Should your Roth IRA include annuities? To understand that question completely, you need to understand both what an annuity is and how its benefits and tax implications mesh with those already afforded by your Roth IRA.

Understanding Annuities

An annuity is a contract between you and a financial entity—usually an insurance company. The main purpose of most annuities is to accumulate assets designed to provide you with income in your retirement years.

When the annuity is converted into payments (annuitized), the payments last for a fixed period or, more frequently, for the rest of your life. In that sense an annuity is like a fixed-income pension or Social Security benefits.

The Two Types

There are two basic types of annuities—immediate and deferred.

Some people purchase an immediate annuity with funds from a retirement account, savings or even lottery winnings. This type of annuity begins making payments soon after it is purchased and those payments can last for several years or for life.

A deferred annuity is purchased (and funds invested) over time. When you are ready to begin taking withdrawals, typically in retirement, the process of annuitization takes place. As with an immediate annuity, payments from a deferred annuity can last several years or for life.

Fixed or Variable

Both immediate and deferred annuities can be either fixed or variable.

Funds in a fixed annuity are managed by the financial entity. You have no say in how that money is invested. Once annuitization takes place, a fixed amount is paid to you—either as a lump sum or in payments over several years or your lifetime.

Variable annuities allow you to choose from a menu of investment options. These options could include mutual funds, bond funds or money-market accounts. One version of variable annuity, called an equity-indexed annuity, tracks a specific stock index such as the S&P 500.


Because an annuity is basically an investment instrument inside an insurance policy, fees can be high. You pay fees for the insurance, management fees for the investments, fees if you try to get out of the contract (aka surrender charges) and fees for riders (optional guarantees such as one that guarantees a minimum increase in annuity payments each year).

Insurance agents and others who sell annuities can make a lot of money from those fees. That alone is reason to be cautious before purchasing an annuity. Since annuities are difficult to understand, it’s also wise to carefully consider and understand all fees related to an annuity before you sign on the dotted line.

A dollar bill ripped in the middle with a magnified glass on the word annuities.
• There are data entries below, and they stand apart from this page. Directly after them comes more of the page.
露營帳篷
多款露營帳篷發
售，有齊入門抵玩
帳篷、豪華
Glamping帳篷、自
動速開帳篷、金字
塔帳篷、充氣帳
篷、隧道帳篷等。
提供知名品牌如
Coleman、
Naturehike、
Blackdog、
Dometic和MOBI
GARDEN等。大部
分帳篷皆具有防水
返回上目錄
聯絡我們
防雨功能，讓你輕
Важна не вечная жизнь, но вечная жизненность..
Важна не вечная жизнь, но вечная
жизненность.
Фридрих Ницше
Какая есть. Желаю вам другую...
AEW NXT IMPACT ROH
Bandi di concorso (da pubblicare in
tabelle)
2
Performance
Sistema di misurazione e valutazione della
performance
Tax Treatment of Annuities and Roth IRAs

Tax treatment of annuity payments depends on whether you purchased the annuity with pre-tax or after-tax money. If you bought the annuity with after-tax money, you will not pay taxes on the return of your (already taxed) principal, but you will pay taxes on the earnings.
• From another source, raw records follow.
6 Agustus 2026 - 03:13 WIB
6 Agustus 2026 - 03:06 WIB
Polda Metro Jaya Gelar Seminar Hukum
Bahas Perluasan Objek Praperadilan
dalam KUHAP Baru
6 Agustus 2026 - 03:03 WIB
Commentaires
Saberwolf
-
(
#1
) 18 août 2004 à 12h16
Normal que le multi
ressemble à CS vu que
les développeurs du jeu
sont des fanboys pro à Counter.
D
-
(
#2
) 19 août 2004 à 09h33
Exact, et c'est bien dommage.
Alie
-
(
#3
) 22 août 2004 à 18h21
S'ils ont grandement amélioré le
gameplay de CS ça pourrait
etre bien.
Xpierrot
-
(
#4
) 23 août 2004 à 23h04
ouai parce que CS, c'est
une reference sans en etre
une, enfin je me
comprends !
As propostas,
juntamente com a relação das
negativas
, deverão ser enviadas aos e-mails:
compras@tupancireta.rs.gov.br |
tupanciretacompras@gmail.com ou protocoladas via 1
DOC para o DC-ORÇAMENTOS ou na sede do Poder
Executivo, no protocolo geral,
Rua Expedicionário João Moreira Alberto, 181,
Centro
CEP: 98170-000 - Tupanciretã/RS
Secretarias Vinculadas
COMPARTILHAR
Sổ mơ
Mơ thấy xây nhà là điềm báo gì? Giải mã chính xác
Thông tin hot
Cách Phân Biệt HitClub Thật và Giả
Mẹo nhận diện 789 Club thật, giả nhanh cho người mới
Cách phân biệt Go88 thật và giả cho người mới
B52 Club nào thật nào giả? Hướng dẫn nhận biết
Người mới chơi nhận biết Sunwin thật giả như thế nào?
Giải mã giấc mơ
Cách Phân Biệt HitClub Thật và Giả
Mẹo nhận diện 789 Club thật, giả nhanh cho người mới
If you purchase the annuity with pre-tax money, such as funds from a Traditional IRA, all payments are fully taxable. Essentially the taxes you pay on an annuity distribution depend on the portion of that distribution that was not taxed initially. For more information see: IRS Topic 410 – Pensions and Annuities.

If you use funds from your Roth IRA [or Roth 401(k)] to purchase an immediate fixed annuity when you retire, all payments will be tax free because the source of those funds (your Roth IRA) is tax free.
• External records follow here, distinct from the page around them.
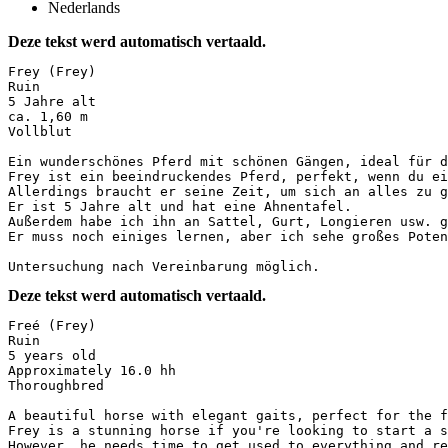
Nederlands
Deze tekst werd automatisch vertaald.
Frey (Frey)  

Ruin  

5 Jahre alt  

ca. 1,60 m  

Vollblut  

Ein wunderschönes Pferd mit schönen Gängen, ideal für di
Frey ist ein beeindruckendes Pferd, perfekt, wenn du ein
Allerdings braucht er seine Zeit, um sich an alles zu g
Er ist 5 Jahre alt und hat eine Ahnentafel.  

Außerdem habe ich ihn an Sattel, Gurt, Longieren usw. g
Er muss noch einiges lernen, aber ich sehe großes Potenz
Untersuchung nach Vereinbarung möglich.
Deze tekst werd automatisch vertaald.
Freé (Frey)  

Ruin  

5 years old  

Approximately 16.0 hh  

Thoroughbred  

A beautiful horse with elegant gaits, perfect for the fu
Frey is a stunning horse if you're looking to start a se
However, he needs time to get used to everything and req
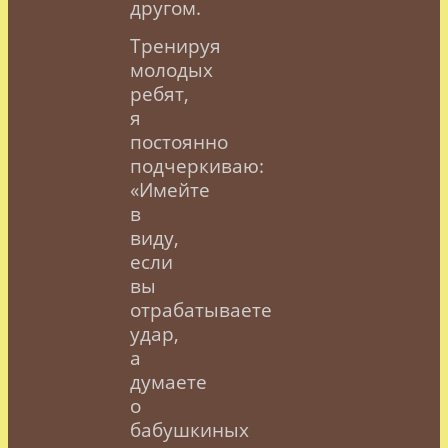
другом.
Тренируя
молодых
ребят,
я
постоянно
подчеркиваю:
«Имейте
в
виду,
если
вы
отрабатываете
удар,
а
думаете
о
бабушкиных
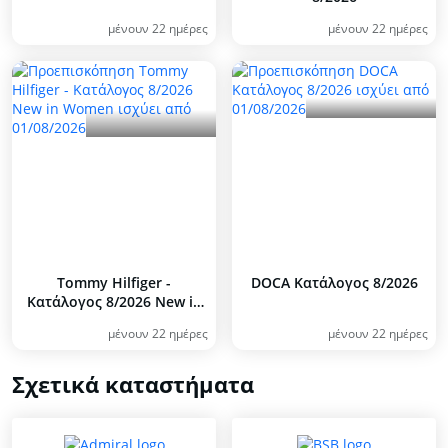
μένουν 22 ημέρες
μένουν 22 ημέρες
Tommy Hilfiger -
DOCA Kατάλογος 8/2026
Kατάλογος 8/2026 New in
Women
μένουν 22 ημέρες
μένουν 22 ημέρες
Σχετικά καταστήματα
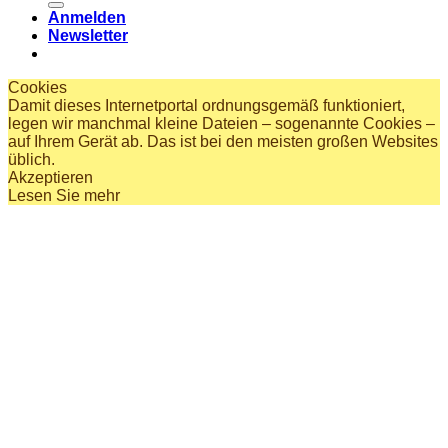
Anmelden
Newsletter
Cookies
Damit dieses Internetportal ordnungsgemäß funktioniert,
legen wir manchmal kleine Dateien – sogenannte Cookies –
auf Ihrem Gerät ab. Das ist bei den meisten großen Websites
üblich.
Akzeptieren
Lesen Sie mehr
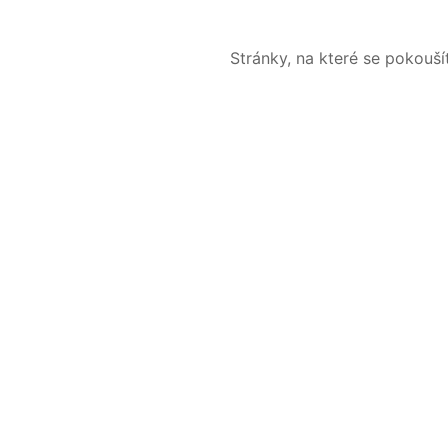
Stránky, na které se pokouš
The same applies to investing in a deferred annuity inside your Roth IRA. In this case you would be placing a tax-deferred annuity inside a tax-sheltered IRA—which, on its face, doesn’t seem to make a lot of sense. The advantage of a steady, guaranteed tax-free income stream at retirement, however, might justify putting a portion of your assets into such an annuity.

The Downside

As noted above, when you purchase an annuity inside a Roth IRA, the IRS rules for the IRA supersede the rules for the annuity. This means that any tax treatment that applies to an annuity that might be beneficial to you is irrelevant if the annuity resides inside a Roth IRA.

There’s also the issue of surrender charges if you decide you want to invest annuity funds elsewhere. If your annuity is fixed, you have no say in deciding how those funds are invested. Finally, many annuity contracts allow for fee increases by the insurer, something you likely can’t avoid, except at great expense, thanks to those aforementioned surrender charges.

Does an Annuity Belong in a Roth?

For some people annuities make sense. For others, they do not. For that reason, investing in an annuity—let alone doing so inside a Roth IRA—should only be done after consulting with a qualified independent financial advisor. There may be other ways to ensure a regular income stream that don’t incur such high fees.

And because of those high annuity fees, you should study the fee structure carefully before signing any contract. Make sure the advantages to you justify the fees you will likely face.